Dalam mata kuliah Hukum Kontrak Dagang Internasional, saya diajarkan oleh pak Dr. Agus Broto Susilo, MA.,SH. Beliau sangat kritis dalam setiap pelajaran dan selalu memberikan pengetahuan yang baru setiap kali bertatap muka di kelas. Wawasan beliau sangat luas dibidang hukum dan pertahanan, maka tidak heran beliau sekarang menjadi staf ahli di Kementerian Pertahanan. Mengawali pembelajaran beliau menanyakan mengenai tugas terstruktur I yang telah beliau suruh pada pertemuan sebelumnya. Adapun tugas tersebut adalah bagaimanan posisi hukum kontrak dagang internasional dalam hukum perdata internasional dan apa perbedaan negara sebagai entitas privat dan entitas publik dalam sistem hukum internasional. Kami sudah memberikan jawaban masing-masing yang dikumpulkan oleh beliau. Saya merasakan bahwa jabawan saya masih kurang yakin sehingga saya dengan agak berani menanyakan kepada beliau jawaban sesungguhnya.
Beliau mulai menjawab dari perbedaan antara entitas negara sebagai privat dan publik di dalam hukum perdata internasional. Syarat sebuah negara adalah mempunyai masyarakat, berdaulat, wilayah dan diakui oleh internasional. Nah, negara sebagai subjek hukum publim ketika posisi negara membicarakan mengenai kewilayahannya, akan tetapi selain membicarakan kewilayahan, maka negara akan menjadi subjek hukum privat. Misalnya, ketika Indonesia membicarakan mengenai bata-batas teritorial dengan Malaysia, maka Indonesia menjadi entitas hukum publik, sebaliknya ketika Indonesia membicarakan atau membuat kontrak dengan Malaysia mengenai pengelolaan CPO, maka Indonesia menjadi entitas privat.
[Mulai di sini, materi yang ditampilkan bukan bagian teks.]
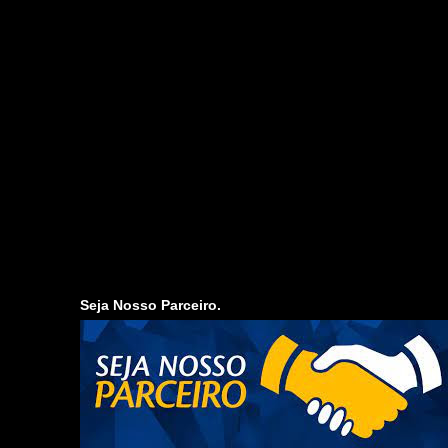
Seja Nosso Parceiro.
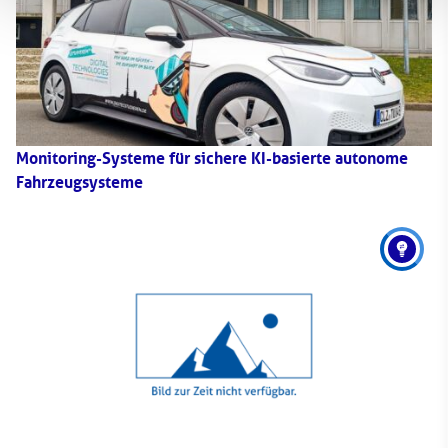
Monitoring-Systeme für sichere KI-basierte autonome
Fahrzeugsysteme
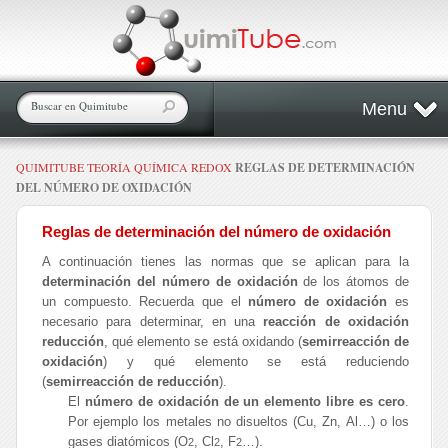
Menu
QUIMITUBE
TEORÍA QUÍMICA REDOX
REGLAS DE DETERMINACIÓN
DEL NÚMERO DE OXIDACIÓN
Reglas de determinación del número de oxidación
A continuación tienes las normas que se aplican para la
determinación del número de oxidación
de los átomos de
un compuesto. Recuerda que el
número de oxidación
es
necesario para determinar, en una
reacción de oxidación
reducción
, qué elemento se está oxidando (
semirreacción de
oxidación
) y qué elemento se está reduciendo
(
semirreacción de reducción
).
El
número de oxidación de un elemento libre es cero
.
Por ejemplo los metales no disueltos (Cu, Zn, Al…) o los
gases diatómicos (O
, Cl
, F
…).
2
2
2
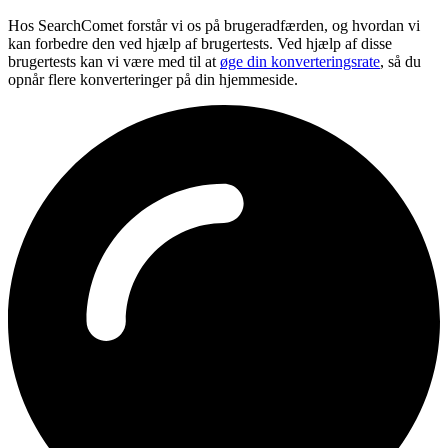
Hos SearchComet forstår vi os på brugeradfærden, og hvordan vi
kan forbedre den ved hjælp af brugertests. Ved hjælp af disse
brugertests kan vi være med til at
øge din konverteringsrate
, så du
opnår flere konverteringer på din hjemmeside.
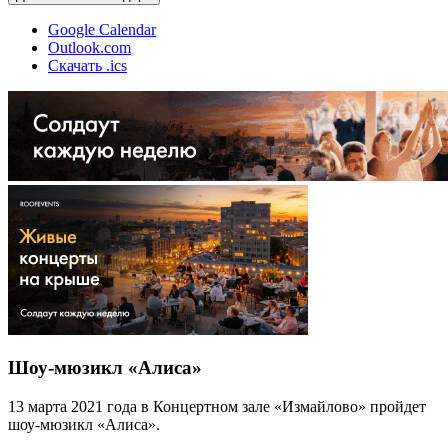
Google Calendar
Outlook.com
Скачать .ics
Шоу-мюзикл «Алиса»
13 марта 2021 года в Концертном зале «Измайлово» пройдет
шоу-мюзикл «Алиса».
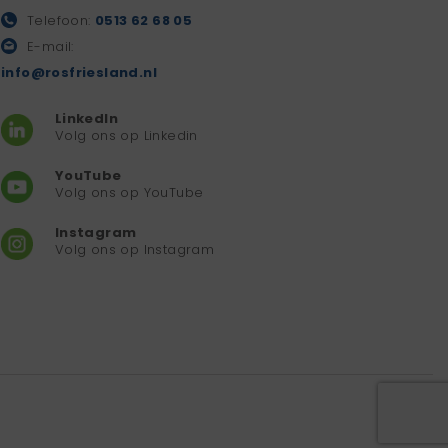
Telefoon:
0513 62 68 05
E-mail:
info@rosfriesland.nl
LinkedIn
Volg ons op Linkedin
YouTube
Volg ons op YouTube
Instagram
Volg ons op Instagram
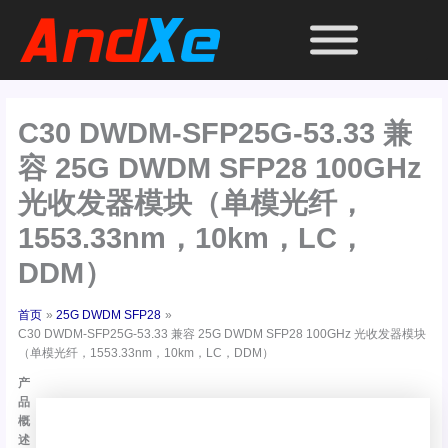
跳
至
内
容
C30 DWDM-SFP25G-53.33 兼
容 25G DWDM SFP28 100GHz
光收发器模块（单模光纤，
1553.33nm，10km，LC，
DDM）
首页
25G DWDM SFP28
C30 DWDM-SFP25G-53.33 兼容 25G DWDM SFP28 100GHz 光收发器模块
（单模光纤，1553.33nm，10km，LC，DDM）
产
品
概
述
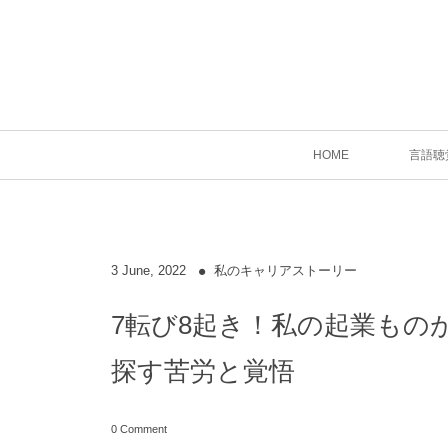
HOME
言語聴
3
June
,
2022
私のキャリアストーリー
7転び8起き！私の起業もの
探す苦労と覚悟
0 Comment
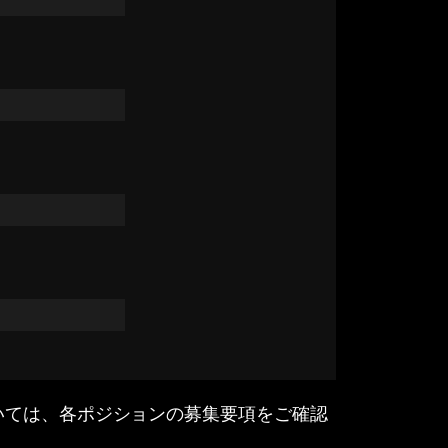
いては、各ポジションの募集要項をご確認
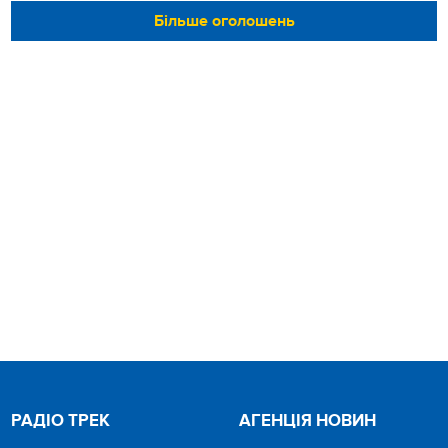
Більше оголошень
РАДІО ТРЕК
АГЕНЦІЯ НОВИН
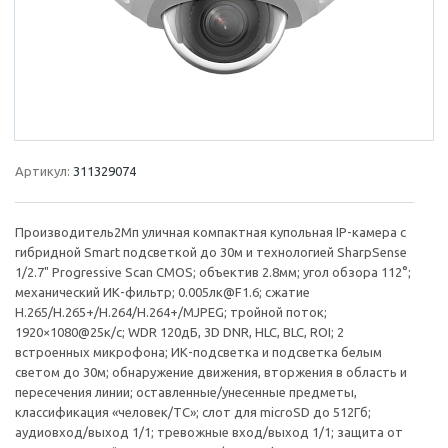
Артикул:
311329074
Производитель2Мп уличная компактная купольная IP-камера с
гибридной Smart подсветкой до 30м и технологией SharpSense
1/2.7" Progressive Scan CMOS; объектив 2.8мм; угол обзора 112°;
механический ИК-фильтр; 0.005лк@F1.6; сжатие
H.265/H.265+/H.264/H.264+/MJPEG; тройной поток;
1920×1080@25к/с; WDR 120дБ, 3D DNR, HLC, BLC, ROI; 2
встроенных микрофона; ИК-подсветка и подсветка белым
светом до 30м; обнаружение движения, вторжения в область и
пересечения линии; оставленные/унесенные предметы,
классификация «человек/ТС»; слот для microSD до 512Гб;
аудиовход/выход 1/1; тревожные вход/выход 1/1; защита от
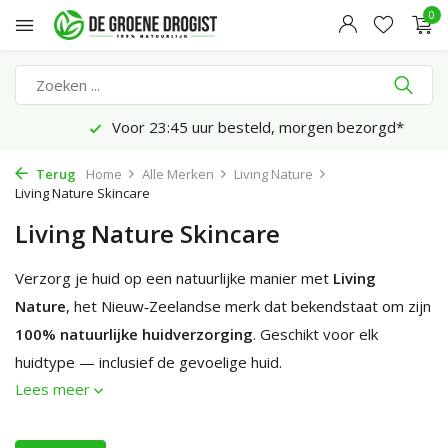
0
Voor 23:45 uur besteld, morgen bezorgd*
Terug
Home
Alle Merken
Living Nature
Living Nature Skincare
Living Nature Skincare
Verzorg je huid op een natuurlijke manier met
Living
Nature
, het Nieuw‑Zeelandse merk dat bekendstaat om zijn
100% natuurlijke huidverzorging
. Geschikt voor elk
huidtype — inclusief de gevoelige huid.
Lees meer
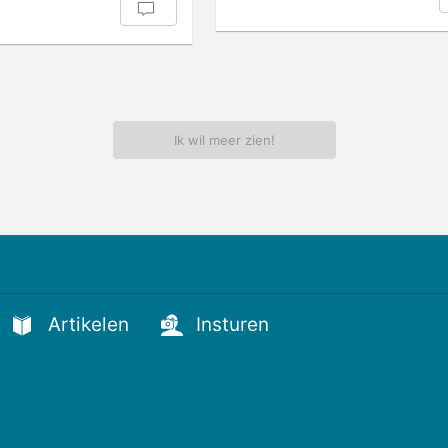
Ik wil meer zien!
Artikelen
Insturen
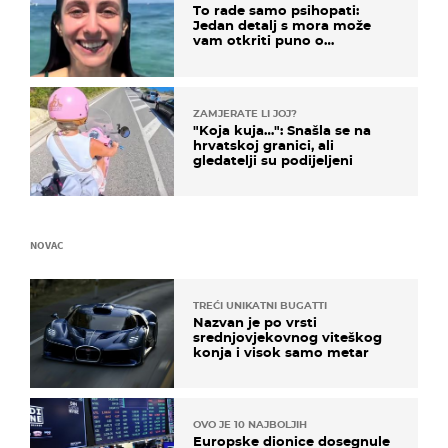
To rade samo psihopati:
Jedan detalj s mora može
vam otkriti puno o
prijateljima
ZAMJERATE LI JOJ?
"Koja kuja…": Snašla se na
hrvatskoj granici, ali
gledatelji su podijeljeni
NOVAC
TREĆI UNIKATNI BUGATTI
Nazvan je po vrsti
srednjovjekovnog viteškog
konja i visok samo metar
OVO JE 10 NAJBOLJIH
Europske dionice dosegnule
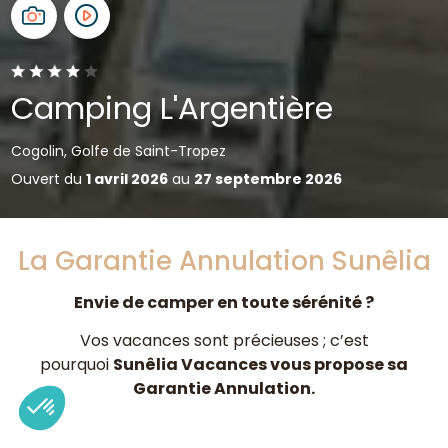
Camping L'Argentière
Cogolin, Golfe de Saint-Tropez
Ouvert du
1 avril 2026
au
27 septembre 2026
La Garantie Annulation Sunêlia
Envie de camper en toute sérénité ?
Vos vacances sont précieuses ; c’est
pourquoi
Sunêlia Vacances vous propose sa
Garantie Annulation.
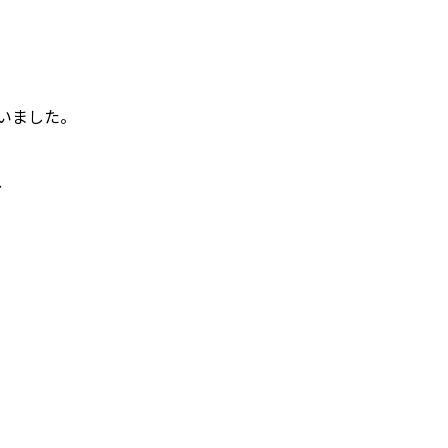
いました。
、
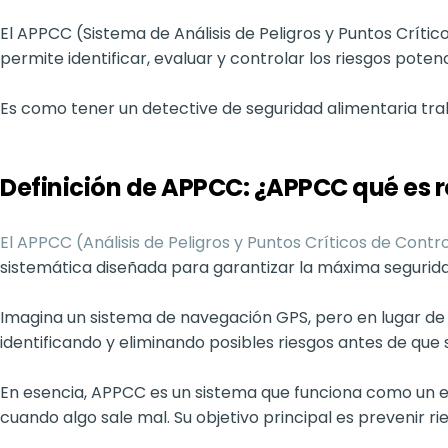
El APPCC (Sistema de Análisis de Peligros y Puntos Crític
permite identificar, evaluar y controlar los riesgos pot
Es como tener un detective de seguridad alimentaria trab
Definición de APPCC: ¿APPCC qué es 
El APPCC (Análisis de Peligros y Puntos Críticos de Contr
sistemática diseñada para garantizar la máxima segurid
Imagina un sistema de navegación GPS, pero en lugar de 
identificando y eliminando posibles riesgos antes de que
En esencia, APPCC es un sistema que funciona como un e
cuando algo sale mal. Su objetivo principal es prevenir r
Kemudian beliau menjelaskan lagi, karena kontrak dagang Internasional merupakan sebua sistem hukum privat (diluar kewilayahan) maka posisi hukum kontrak dagang internasional di dalam hukum perdata internasional adalah sebagai hukum privat.
Mendengar jawaban beliau saya merasa puas karena sejalan dengan jawaban yang sudah saya kumpulkan sebelumnya.
Sebelum materi perkuliahan dilanjutkan, saya dengan iseng bertanya kepada beliau. pertanyaan saya kira-kira seperti ini: "Ijin pak, menanggapi mengenai kontrak dagang internasional ini, saya ingin bertanya, kalau memang dalam sistem hukum perdata internasional kontrak dagang internasiona merupakan privat, dan negara bisa bertindak sebagi entitas privat dalam perdangan internasional, kenapa para instansi di negara kita ini sangat senang melakukan pengadaan baik barang dan jasa menggunakan pihak ketiga?. Mendengar pertanyaan saya itu, beliau langsung tersenyum karena beliau memang sangat aktif menyusun klausul kontrak di Kementerian pertahanan dalam hal pembelian Alutsista dari luar negeri. Beliau menjawab bahwa negara kita ini sangat suka dengan makelar tidak tau kenapa, mungkin karena makelar itu bisa mendatangkan pundi-pundi rupiah bagi mereka yang berhasil melakukan kerjasama. Tidak bisa dipungkiri ketika menggunakan pihak ketiga (G2B2G) dimana bussiness menjadi perantara antara 2 negara yang berbeda untuk melakukan kontrak maka tidak mungkin tidak ada yang bisa dihasilkan pundi2 rupiah dari kegiatan tersebut. Makanya dalam hal pengadaan alutsista, saya sangat mendukung adanya peraturan pelaksanaa Undang-Undang Nomor 16 Tahun 2012 tentang Industri Pertahanan, karena di dalam UU tersebut secara gamblang dikatakan bahwa pengadaan alutsista harus melalui mekanisme G2G.
Saya lumayan senang mendengar hal tersebut, karena memang pembelian alutsista menggunakan makelar akan sangat merugikan negara karena kerawanan markup anggaran yang cukup besar.